Senator Ringuette: Only 10 per cent of the act has been implemented so far.

Mr. Mitchell: Exactly. Over the next couple of years, the departments will begin to implement and give these authorities to managers below the deputy minister and ADM levels. I think that parliamentarians should follow closely to see whether the deputies have the necessary accountability mechanisms in place to track what is being done under that authority. If the parliamentarians are not satisfied with the job then they should call them in and ask them what is being done and what systems are in place. You can do all of that. You are putting them on notice that you are interested. The National Finance Committee followed this bill. You want to see that the proper accountability measures are in place within the system. I encourage you to do that. It is a very good thing to do. It will take a year or two before you have much to report back on. It is still being implemented.

The Chairman: Mr. Mitchell, you said that one of the important things we should look is to ensure that we have good staff resources. Our good staff from the Library of Parliament, upon whom you commented, has prepared a question for you two.

The question is this: Both Mr. Kroeger and Mr. Mitchell are reluctant to endorse the British model. Could you explain to the committee your views on the accounting officer model and detail the major weaknesses of the British approach?

Second, are you aware that this arrangement has ever diminished the accountability of ministers or impeded them in the exercise of their responsibilities?

Mr. Kroeger: In the 18th century, Dr. Samuel Johnson received a manuscript from an earnest young author. He read it and sent it back saying, "Your manuscript includes ideas that are both original and good. Unfortunately, the good ideas are not original and the original ideas are not good."

When I look at the British accounting officer system, there are some elements that are not new; and the elements that are not new are not good. The elements that are not new deal with this business of whether officials give an accounting in front of parliamentary committees. Professors who write about this seem to think that deputy ministers never appear before parliamentary committees. They do it all the time.

The part of the accounting officer system which involves officials giving an accounting in front of committees is not new. It is a good idea, but it is not new. It has been happening for decades and will continue to happen.

As to the second part, which is new but not good, is where it is said that if your minister and you cannot agree, then you insist that the minister give you a written instruction and then you take it to the Auditor General, which means that you go public.

If you are talking about an action that is highly improper, possibly illegal, then after you have had your argument with the minister and the minister says, "Do it," in the Canadian system what you do is you go to the secretary to the cabinet and you say, "The Prime Minister better know about this." I cannot imagine that any deputy minister would allow the Prime Minister to be blindsided by something that a minister wanted to do that would cause huge embarrassment.
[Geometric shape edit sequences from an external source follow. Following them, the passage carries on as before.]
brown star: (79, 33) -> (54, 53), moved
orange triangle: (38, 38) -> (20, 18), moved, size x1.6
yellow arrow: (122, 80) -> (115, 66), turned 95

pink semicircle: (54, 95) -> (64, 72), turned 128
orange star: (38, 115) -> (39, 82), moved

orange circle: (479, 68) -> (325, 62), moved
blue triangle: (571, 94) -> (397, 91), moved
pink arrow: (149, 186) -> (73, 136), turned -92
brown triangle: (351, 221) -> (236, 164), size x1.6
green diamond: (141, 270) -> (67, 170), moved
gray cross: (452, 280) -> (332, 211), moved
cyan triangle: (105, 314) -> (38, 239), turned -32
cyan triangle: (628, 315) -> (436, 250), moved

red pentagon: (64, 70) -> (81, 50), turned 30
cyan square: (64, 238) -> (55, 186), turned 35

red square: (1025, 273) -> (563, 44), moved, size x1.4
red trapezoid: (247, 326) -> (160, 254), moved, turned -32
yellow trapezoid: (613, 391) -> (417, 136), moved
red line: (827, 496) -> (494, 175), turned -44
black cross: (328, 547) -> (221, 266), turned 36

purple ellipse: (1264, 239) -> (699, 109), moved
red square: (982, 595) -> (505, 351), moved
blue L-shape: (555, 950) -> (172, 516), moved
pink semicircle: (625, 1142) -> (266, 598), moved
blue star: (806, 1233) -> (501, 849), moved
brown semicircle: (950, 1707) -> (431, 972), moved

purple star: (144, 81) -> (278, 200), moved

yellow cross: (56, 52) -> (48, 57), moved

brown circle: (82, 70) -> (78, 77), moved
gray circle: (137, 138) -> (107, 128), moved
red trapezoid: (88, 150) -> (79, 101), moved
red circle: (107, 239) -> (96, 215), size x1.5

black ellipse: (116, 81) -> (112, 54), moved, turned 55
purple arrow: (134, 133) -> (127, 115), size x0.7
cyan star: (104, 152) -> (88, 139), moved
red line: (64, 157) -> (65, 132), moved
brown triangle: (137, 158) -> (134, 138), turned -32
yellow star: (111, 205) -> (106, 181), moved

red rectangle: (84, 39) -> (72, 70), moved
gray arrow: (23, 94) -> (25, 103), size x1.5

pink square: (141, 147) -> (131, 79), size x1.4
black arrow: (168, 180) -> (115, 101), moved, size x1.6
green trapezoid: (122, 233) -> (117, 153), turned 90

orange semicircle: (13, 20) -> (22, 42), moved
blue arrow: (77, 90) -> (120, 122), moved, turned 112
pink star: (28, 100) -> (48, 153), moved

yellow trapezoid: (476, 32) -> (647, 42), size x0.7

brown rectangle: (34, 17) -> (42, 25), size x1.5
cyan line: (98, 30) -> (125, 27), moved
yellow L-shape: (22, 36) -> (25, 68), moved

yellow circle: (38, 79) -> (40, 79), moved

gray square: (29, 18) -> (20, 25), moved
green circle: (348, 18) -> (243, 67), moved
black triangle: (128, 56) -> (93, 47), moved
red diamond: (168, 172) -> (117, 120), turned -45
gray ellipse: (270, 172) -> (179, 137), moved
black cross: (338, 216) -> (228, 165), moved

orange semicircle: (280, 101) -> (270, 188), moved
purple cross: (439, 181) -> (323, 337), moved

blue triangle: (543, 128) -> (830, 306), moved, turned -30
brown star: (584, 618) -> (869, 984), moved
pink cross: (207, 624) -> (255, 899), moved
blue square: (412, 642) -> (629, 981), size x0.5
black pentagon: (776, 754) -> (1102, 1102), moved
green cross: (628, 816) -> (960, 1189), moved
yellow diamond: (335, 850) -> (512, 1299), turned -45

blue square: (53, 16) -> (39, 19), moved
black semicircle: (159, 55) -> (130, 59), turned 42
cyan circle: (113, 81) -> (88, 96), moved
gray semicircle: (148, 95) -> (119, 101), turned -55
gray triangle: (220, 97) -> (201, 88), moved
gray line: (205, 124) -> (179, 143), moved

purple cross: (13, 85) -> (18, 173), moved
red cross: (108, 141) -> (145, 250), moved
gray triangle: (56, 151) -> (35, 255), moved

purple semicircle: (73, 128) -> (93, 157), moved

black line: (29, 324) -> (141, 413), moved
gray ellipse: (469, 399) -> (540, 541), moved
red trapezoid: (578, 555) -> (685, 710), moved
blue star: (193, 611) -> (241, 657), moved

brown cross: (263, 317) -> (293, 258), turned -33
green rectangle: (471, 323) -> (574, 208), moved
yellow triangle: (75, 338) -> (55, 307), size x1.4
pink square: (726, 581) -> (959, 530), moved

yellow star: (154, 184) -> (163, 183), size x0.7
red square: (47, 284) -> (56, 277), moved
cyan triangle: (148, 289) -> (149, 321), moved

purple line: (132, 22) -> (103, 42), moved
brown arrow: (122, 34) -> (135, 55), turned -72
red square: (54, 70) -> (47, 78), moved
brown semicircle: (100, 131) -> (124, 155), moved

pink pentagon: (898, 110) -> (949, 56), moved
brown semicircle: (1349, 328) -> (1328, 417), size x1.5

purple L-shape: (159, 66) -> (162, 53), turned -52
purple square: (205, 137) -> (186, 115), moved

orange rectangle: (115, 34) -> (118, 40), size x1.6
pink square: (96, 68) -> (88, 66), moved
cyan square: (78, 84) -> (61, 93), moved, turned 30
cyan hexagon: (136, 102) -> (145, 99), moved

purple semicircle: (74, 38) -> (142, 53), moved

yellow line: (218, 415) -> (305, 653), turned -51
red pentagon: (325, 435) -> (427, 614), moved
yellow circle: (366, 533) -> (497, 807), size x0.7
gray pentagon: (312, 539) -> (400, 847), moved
In the Canadian system, as well as in the British system, you would always alert the Prime Minister. If you want to get a written instruction from the minister, fine. It seems to me that it would be much better to deal with this inside the government, for the Prime Minister to deal with a wayward minister and sort it out, without getting on to the front page of The Globe and Mail.

The Public Accounts Committee of the House brought out a report that really suggested, when I read it, that every time your minister wanted to do something that was not least cost and high efficiency that you would go public. Ministers make political decisions all the time, sometimes for very good political reasons. The least cost solution is not always the solution that is in the public interest. It is quite legitimate for ministers to do this and for a deputy to say, "I am not going to go along with that. Give me a written instruction so that I can give it to the Auditor General." It is completely at variance with the way a minister and senior officials ought to work.

My last comment is that no other democracy in the world uses the British accounting officer system, and the British do not use it much either. It has been around since 1873. It almost never happens that a permanent secretary is given a written instruction and goes public with it. I have seen one study that said it happened 37 times since World War II.

The Chairman: We intend to ask them about that when we visit them.

Mr. Kroeger: It fascinates people, but even the British do not use this part of the system. This is the part that I said is new but not good.

The Chairman: What about the Republic of Ireland? Can you comment on the officer accounting system in Ireland?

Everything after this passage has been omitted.